*** Opening Data extract ***
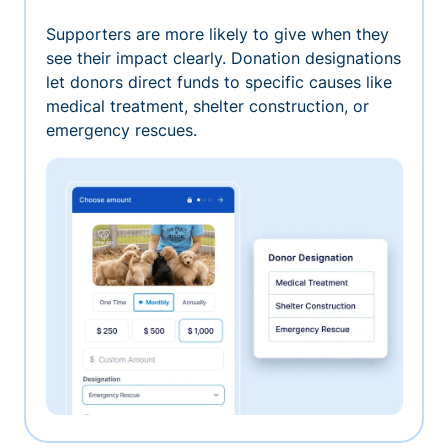
Supporters are more likely to give when they
see their impact clearly. Donation designations
let donors direct funds to specific causes like
medical treatment, shelter construction, or
emergency rescues.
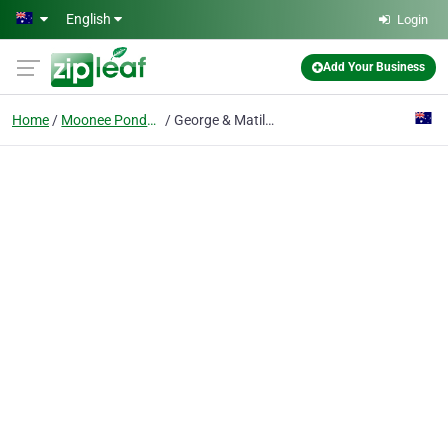
Skip to main content
English
Login
Add Your Business
Home
Moonee Ponds Vic
George & Matilda Eyecare for Ponds Optometrists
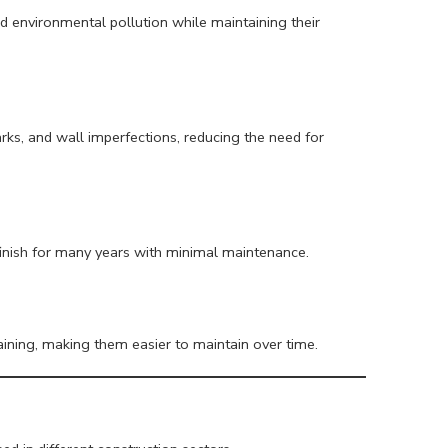
and environmental pollution while maintaining their
rks, and wall imperfections, reducing the need for
finish for many years with minimal maintenance.
taining, making them easier to maintain over time.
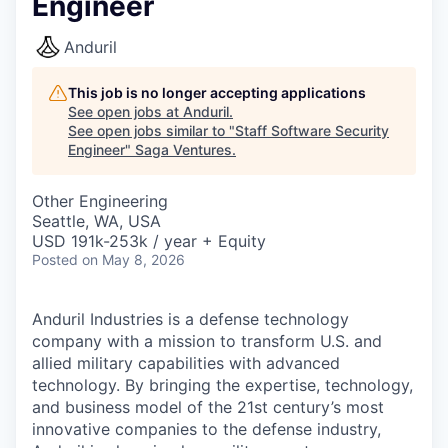
Engineer
Anduril
This job is no longer accepting applications
See open jobs at
Anduril
.
See open jobs similar to "
Staff Software Security
Engineer
"
Saga Ventures
.
Other Engineering
Seattle, WA, USA
USD 191k-253k / year + Equity
Posted
on May 8, 2026
Anduril Industries is a defense technology
company with a mission to transform U.S. and
allied military capabilities with advanced
technology. By bringing the expertise, technology,
and business model of the 21st century’s most
innovative companies to the defense industry,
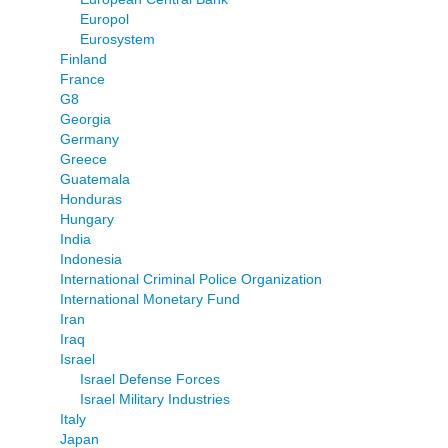
Europol
Eurosystem
Finland
France
G8
Georgia
Germany
Greece
Guatemala
Honduras
Hungary
India
Indonesia
International Criminal Police Organization
International Monetary Fund
Iran
Iraq
Israel
Israel Defense Forces
Israel Military Industries
Italy
Japan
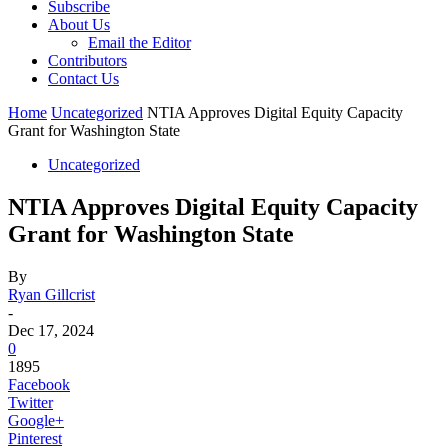
Subscribe
About Us
Email the Editor
Contributors
Contact Us
Home
Uncategorized
NTIA Approves Digital Equity Capacity
Grant for Washington State
Uncategorized
NTIA Approves Digital Equity Capacity
Grant for Washington State
By
Ryan Gillcrist
-
Dec 17, 2024
0
1895
Facebook
Twitter
Google+
Pinterest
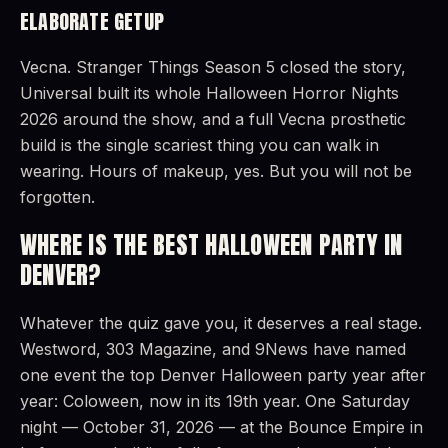
ELABORATE GETUP
Vecna. Stranger Things Season 5 closed the story,
Universal built its whole Halloween Horror Nights
2026 around the show, and a full Vecna prosthetic
build is the single scariest thing you can walk in
wearing. Hours of makeup, yes. But you will not be
forgotten.
WHERE IS THE BEST HALLOWEEN PARTY IN
DENVER?
Whatever the quiz gave you, it deserves a real stage.
Westword, 303 Magazine, and 9News have named
one event the top Denver Halloween party year after
year: Coloween, now in its 19th year. One Saturday
night — October 31, 2026 — at the Bounce Empire in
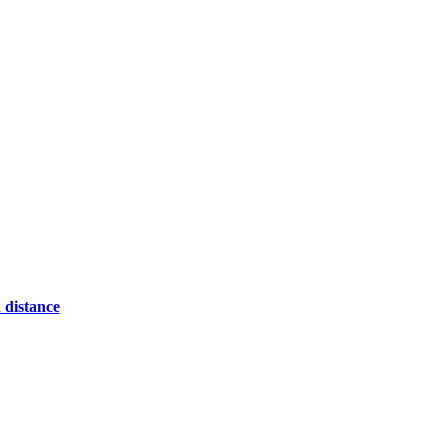
 distance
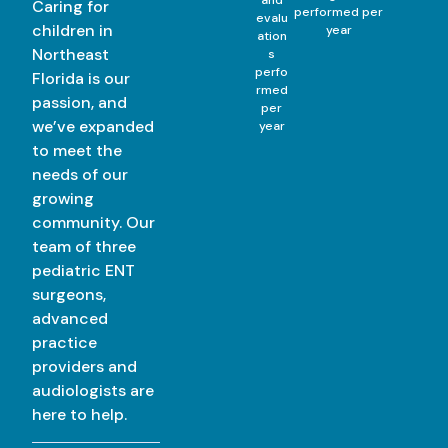
Caring for
performed per
evalu
children in
year
ation
Northeast
s
perfo
Florida is our
rmed
passion, and
per
we’ve expanded
year
to meet the
needs of our
growing
community. Our
team of three
pediatric ENT
surgeons,
advanced
practice
providers and
audiologists are
here to help.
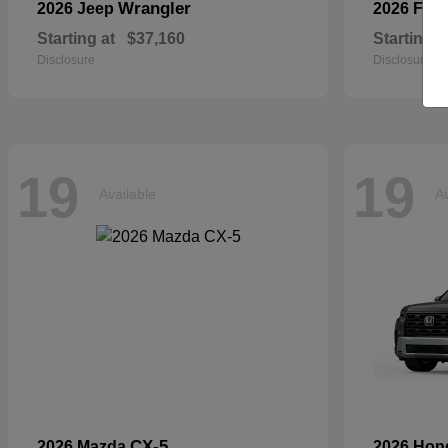
Wrangler
2026 Jeep
2026 For
Starting at
$37,160
Starting a
Disclosure
Disclosure
19
19
Available
Av
CX-5
2026 Mazda
2026 Ho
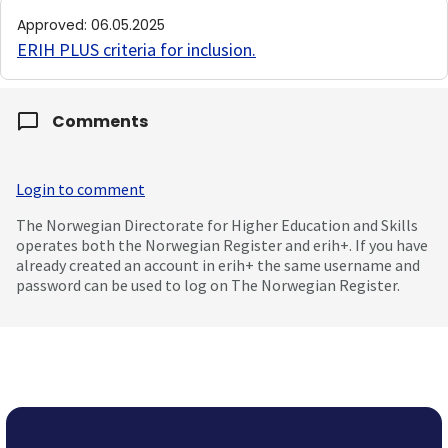
Approved
:
06.05.2025
ERIH PLUS criteria for inclusion
.
Comments
Login to comment
The Norwegian Directorate for Higher Education and Skills
operates both the Norwegian Register and erih+. If you have
already created an account in erih+ the same username and
password can be used to log on The Norwegian Register.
*** Closing Data extract ***
-- What this task involves --
Begin at the line in the entries above that has "company with a mission to transform U.S. and", stop after the line that has "children in", and output exactly those lines without pictures.

-- Expected answer --
company with a mission to transform U.S. and
allied military capabilities with advanced
technology. By bringing the expertise, technology,
and business model of the 21st century’s most
innovative companies to the defense industry,
Europol
Eurosystem
Finland
France
G8
Georgia
Germany
Greece
Guatemala
Honduras
Hungary
India
Indonesia
International Criminal Police Organization
International Monetary Fund
Iran
Iraq
Israel
Israel Defense Forces
Israel Military Industries
Italy
Japan
Subscribe
About Us
Email the Editor
Contributors
Contact Us
Home
Uncategorized
NTIA Approves Digital Equity Capacity
Grant for Washington State
Uncategorized
NTIA Approves Digital Equity Capacity
Grant for Washington State
By
Ryan Gillcrist
-
Dec 17, 2024
0
1895
Facebook
Twitter
Google+
Pinterest
ELABORATE GETUP
Vecna. Stranger Things Season 5 closed the story,
Universal built its whole Halloween Horror Nights
2026 around the show, and a full Vecna prosthetic
build is the single scariest thing you can walk in
wearing. Hours of makeup, yes. But you will not be
forgotten.
WHERE IS THE BEST HALLOWEEN PARTY IN
DENVER?
Whatever the quiz gave you, it deserves a real stage.
Westword, 303 Magazine, and 9News have named
one event the top Denver Halloween party year after
year: Coloween, now in its 19th year. One Saturday
night — October 31, 2026 — at the Bounce Empire in
 distance
Caring for
performed per
evalu
children in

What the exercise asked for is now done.